Today we would like to reiterate our policy on the creation of keyword-rich, hidden or low-quality links embedded in widgets that are distributed across various sites.
Here some examples of widgets which contain links that clearly violate Google’s Webmaster Guidelines:
How to avoid getting penalized from Widget Links
In order for webmasters to avoid getting penalized, they have to make sure that they don’t pass PageRank via their widgets. One way to do that is by adding a rel=”nofollow” attribute on the widget links and another way is to totaly remove the links from the widgets
Google’s history on Widget Links
That’s not the first time that Google goes after such kind of link building schemes, in fact it seems that almost every year they find a way to remind webmasters about widgets.
In 2015 during the English Google Webmaster Central office-hours hangout, Google’s John Mueller covered the widget topic by answering the following question:
Question: I see well known sites using widgets to generate keyword rich backlinks via publishers. The guidelines aren’t 100% clear on providing widgets with defaulted backlinks. What is Google’s official stance on widgets with embedded keywords on “follow” links?
Answer: This is something I try to avoid.
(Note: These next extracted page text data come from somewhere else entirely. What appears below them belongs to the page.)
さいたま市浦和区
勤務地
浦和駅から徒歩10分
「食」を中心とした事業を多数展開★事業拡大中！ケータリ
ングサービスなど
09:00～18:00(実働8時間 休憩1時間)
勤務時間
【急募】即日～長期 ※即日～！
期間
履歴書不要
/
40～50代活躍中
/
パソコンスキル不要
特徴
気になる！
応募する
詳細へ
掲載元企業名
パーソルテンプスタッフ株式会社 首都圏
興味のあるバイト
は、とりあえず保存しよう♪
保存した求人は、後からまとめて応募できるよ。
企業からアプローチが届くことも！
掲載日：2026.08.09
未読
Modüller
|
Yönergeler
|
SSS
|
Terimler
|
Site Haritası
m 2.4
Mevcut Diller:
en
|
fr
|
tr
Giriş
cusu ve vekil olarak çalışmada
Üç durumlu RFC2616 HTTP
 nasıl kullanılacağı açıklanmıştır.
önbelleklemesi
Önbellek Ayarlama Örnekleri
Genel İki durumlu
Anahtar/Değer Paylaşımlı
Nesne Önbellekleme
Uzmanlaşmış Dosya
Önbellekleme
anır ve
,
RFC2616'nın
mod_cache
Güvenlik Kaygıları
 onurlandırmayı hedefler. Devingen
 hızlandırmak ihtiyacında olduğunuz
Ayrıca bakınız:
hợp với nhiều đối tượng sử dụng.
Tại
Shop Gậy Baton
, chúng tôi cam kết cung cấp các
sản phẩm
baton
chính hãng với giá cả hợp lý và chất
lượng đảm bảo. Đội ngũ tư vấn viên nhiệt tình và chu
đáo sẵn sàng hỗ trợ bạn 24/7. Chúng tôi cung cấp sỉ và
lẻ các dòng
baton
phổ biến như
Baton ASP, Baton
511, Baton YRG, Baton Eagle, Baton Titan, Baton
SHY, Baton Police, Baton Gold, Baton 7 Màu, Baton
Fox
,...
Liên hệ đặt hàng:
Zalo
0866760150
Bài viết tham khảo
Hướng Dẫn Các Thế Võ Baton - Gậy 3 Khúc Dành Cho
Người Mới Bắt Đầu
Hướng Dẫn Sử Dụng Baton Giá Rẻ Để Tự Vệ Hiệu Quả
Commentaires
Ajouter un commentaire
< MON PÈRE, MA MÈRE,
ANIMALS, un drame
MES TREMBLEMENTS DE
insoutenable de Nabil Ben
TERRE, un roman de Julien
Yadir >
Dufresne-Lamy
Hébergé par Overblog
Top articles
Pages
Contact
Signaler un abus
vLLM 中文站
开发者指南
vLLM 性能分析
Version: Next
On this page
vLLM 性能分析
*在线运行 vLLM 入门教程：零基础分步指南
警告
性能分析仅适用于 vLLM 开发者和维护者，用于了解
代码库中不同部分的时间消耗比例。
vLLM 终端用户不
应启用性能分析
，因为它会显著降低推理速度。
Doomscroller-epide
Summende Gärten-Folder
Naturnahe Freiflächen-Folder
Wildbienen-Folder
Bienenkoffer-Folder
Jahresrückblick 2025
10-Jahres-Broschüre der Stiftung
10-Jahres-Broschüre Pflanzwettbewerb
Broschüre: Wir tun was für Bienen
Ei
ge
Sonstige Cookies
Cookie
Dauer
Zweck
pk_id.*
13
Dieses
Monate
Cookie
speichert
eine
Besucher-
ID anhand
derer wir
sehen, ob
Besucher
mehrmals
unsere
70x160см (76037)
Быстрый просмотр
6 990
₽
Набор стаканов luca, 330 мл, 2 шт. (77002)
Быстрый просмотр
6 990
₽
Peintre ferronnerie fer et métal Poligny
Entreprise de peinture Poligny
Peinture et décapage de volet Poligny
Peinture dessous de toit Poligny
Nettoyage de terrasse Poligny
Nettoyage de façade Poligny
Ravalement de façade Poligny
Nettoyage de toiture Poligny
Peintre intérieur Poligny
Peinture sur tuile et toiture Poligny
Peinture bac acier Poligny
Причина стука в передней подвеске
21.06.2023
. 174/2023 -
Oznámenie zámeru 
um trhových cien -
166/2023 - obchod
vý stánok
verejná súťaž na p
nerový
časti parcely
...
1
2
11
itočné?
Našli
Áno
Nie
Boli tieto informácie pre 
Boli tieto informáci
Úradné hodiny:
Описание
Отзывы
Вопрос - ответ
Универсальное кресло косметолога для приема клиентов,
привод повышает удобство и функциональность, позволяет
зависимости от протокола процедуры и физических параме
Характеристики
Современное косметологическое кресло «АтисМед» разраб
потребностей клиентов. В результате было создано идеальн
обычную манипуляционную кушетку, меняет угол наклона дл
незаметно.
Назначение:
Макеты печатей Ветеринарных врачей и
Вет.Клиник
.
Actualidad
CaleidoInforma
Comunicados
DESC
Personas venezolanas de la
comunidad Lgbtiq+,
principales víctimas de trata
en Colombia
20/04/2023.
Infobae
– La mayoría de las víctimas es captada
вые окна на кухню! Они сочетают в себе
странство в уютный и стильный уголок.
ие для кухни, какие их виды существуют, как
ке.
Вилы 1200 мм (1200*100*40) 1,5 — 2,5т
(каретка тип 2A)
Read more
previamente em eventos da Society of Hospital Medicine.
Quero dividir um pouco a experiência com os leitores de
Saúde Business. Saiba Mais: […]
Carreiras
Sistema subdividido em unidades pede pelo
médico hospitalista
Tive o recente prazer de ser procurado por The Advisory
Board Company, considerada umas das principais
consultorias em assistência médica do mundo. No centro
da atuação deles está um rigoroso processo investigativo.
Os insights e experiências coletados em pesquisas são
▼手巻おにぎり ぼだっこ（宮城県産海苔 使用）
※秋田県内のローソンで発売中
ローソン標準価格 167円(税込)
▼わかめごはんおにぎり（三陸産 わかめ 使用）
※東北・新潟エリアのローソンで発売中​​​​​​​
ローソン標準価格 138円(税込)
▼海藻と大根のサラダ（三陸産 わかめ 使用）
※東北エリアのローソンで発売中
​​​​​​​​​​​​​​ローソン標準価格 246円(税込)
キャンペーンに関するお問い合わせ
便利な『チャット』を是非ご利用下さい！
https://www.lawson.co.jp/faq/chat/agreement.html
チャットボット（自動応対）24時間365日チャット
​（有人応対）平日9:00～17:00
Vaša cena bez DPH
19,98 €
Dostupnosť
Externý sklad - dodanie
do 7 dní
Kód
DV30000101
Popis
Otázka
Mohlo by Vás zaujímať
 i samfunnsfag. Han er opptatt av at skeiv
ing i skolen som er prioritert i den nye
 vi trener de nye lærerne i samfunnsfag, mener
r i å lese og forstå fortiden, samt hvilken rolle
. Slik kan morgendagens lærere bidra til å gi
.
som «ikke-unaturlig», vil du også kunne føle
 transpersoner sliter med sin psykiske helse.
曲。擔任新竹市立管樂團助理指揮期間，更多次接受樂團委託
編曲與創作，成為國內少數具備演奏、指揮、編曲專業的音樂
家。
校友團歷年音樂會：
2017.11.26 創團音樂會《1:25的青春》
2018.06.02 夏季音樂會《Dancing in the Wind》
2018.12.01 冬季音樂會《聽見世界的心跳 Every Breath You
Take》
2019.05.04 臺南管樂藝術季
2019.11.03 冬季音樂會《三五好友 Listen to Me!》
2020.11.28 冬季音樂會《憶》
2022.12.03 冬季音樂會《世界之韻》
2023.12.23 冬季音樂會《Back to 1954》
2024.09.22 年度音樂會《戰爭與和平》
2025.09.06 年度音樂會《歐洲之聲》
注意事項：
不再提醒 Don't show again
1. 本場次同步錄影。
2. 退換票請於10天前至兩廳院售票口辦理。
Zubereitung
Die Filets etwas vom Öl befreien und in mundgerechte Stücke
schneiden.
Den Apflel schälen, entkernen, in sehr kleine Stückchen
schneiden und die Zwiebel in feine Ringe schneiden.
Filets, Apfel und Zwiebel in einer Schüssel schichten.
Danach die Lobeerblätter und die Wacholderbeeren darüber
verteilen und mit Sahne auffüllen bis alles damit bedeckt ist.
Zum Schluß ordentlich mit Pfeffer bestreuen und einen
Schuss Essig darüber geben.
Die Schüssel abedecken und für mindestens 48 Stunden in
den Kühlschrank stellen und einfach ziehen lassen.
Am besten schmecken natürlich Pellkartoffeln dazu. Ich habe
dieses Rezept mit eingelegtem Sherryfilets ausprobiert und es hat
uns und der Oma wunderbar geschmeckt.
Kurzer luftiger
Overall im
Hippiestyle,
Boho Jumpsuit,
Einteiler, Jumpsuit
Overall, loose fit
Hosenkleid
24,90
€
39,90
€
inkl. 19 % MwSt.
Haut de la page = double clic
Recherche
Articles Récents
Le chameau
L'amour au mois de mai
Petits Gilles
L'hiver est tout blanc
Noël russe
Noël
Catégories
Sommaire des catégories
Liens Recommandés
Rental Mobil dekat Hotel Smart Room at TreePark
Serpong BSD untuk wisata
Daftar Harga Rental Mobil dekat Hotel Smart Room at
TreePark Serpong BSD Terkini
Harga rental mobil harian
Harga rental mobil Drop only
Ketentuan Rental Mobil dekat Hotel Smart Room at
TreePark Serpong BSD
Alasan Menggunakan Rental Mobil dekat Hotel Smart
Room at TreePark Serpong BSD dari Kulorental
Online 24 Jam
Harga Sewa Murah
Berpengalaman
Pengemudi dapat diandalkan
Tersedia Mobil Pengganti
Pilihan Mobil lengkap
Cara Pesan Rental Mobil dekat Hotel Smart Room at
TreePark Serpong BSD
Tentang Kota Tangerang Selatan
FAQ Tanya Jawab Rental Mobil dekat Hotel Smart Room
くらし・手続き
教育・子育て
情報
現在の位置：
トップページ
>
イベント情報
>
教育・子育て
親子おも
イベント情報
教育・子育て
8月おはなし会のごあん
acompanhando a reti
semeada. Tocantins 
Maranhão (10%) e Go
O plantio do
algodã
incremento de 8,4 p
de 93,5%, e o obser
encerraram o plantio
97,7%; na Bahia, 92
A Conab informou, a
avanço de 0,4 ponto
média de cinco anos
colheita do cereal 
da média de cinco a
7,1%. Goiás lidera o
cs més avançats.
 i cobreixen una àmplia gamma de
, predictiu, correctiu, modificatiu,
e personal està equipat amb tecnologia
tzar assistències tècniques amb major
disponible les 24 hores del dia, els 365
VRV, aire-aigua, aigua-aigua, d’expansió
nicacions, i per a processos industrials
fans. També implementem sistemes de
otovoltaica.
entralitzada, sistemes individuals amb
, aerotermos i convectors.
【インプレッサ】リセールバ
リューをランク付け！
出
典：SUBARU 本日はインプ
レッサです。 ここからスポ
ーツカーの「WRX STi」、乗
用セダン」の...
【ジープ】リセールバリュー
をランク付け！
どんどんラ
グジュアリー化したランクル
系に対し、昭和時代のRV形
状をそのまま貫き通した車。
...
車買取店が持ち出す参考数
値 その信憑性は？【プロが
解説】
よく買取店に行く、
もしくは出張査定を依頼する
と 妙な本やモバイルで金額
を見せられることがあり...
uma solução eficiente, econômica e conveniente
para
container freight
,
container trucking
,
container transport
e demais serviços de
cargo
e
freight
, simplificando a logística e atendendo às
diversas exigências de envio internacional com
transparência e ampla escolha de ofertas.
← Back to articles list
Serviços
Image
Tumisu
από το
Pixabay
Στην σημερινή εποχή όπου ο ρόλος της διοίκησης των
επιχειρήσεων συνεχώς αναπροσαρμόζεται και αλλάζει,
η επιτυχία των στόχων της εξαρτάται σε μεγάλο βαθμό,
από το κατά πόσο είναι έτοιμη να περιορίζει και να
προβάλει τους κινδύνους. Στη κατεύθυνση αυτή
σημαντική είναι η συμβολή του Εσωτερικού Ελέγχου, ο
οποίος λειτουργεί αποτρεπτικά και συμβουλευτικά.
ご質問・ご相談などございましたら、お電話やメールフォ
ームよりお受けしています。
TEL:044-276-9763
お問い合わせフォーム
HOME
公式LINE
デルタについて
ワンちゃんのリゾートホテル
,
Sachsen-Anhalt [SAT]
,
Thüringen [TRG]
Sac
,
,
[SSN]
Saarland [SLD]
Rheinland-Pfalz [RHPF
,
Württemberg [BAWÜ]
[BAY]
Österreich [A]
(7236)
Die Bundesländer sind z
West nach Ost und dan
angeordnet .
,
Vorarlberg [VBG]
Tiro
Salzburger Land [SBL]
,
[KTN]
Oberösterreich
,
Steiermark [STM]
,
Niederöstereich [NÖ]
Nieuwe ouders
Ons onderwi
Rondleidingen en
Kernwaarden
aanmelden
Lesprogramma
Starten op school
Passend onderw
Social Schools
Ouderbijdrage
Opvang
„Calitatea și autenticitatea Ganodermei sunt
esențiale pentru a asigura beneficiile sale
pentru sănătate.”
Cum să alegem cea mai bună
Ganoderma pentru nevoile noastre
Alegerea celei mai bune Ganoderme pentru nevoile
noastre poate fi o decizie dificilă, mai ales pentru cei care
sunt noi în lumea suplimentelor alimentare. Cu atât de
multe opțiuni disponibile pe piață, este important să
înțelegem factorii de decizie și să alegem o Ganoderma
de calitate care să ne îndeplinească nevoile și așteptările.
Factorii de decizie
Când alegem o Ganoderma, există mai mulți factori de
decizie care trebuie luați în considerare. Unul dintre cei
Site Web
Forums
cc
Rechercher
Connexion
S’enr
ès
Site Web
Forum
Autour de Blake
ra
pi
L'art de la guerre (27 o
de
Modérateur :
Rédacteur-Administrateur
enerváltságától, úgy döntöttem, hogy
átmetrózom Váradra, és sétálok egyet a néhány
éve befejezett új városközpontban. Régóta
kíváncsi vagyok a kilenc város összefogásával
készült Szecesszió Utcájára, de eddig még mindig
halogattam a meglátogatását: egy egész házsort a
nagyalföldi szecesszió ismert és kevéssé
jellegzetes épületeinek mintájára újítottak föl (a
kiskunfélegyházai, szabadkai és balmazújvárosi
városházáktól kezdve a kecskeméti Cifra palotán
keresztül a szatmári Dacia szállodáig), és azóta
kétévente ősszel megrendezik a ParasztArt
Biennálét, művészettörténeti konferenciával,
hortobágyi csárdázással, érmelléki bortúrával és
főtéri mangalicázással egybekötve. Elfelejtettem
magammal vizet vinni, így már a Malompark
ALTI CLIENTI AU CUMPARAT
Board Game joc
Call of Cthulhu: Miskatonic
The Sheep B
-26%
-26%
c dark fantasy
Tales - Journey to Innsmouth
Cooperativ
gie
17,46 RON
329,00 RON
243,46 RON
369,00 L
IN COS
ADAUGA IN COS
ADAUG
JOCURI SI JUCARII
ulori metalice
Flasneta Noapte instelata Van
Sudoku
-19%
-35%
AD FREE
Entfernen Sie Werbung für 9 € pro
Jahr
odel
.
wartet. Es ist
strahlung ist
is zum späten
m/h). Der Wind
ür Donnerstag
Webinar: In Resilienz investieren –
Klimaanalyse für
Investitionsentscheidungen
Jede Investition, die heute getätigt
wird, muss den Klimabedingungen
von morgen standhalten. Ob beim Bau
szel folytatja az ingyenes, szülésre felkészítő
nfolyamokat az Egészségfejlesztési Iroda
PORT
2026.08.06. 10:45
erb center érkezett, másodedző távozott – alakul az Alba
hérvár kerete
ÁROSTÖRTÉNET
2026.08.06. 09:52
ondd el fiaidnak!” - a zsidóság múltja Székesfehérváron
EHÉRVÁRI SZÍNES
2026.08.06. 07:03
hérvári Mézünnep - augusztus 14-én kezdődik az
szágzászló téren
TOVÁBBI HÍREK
I think we have cleaned up the guidelines a little bit or we might be publishing fairly soon to kind of make this a little bit clearer on what we kind of expect here.
In 2014 Google updated the link schemes guideline page making the widget links section more clear and specific.
Keyword-rich, hidden or low-quality links embedded in widgets that are distributed across various sites
In 2013 Matt Cutts created another video regarding widgets and clearly said to webmasters and to those who embeded widgets on their sites that the links should be nofollwoed.
I would recommend putting a nofollow, especially on widgets.
In 2012 Google posted another warning about new notifications about inbound links and widgets.
If you get this new link message, you may want to check your most recent links to spot anything unusual going on. If you discover that someone in your company has been doing widgetbait, paid links, or serious linkspam, it’s worth cleaning that up and submitting a reconsideration request.
Whether you are a webmaster who users widgets on your link building strategy or you host widgets on your site make sure you update the links and add a rel=”nofollow”.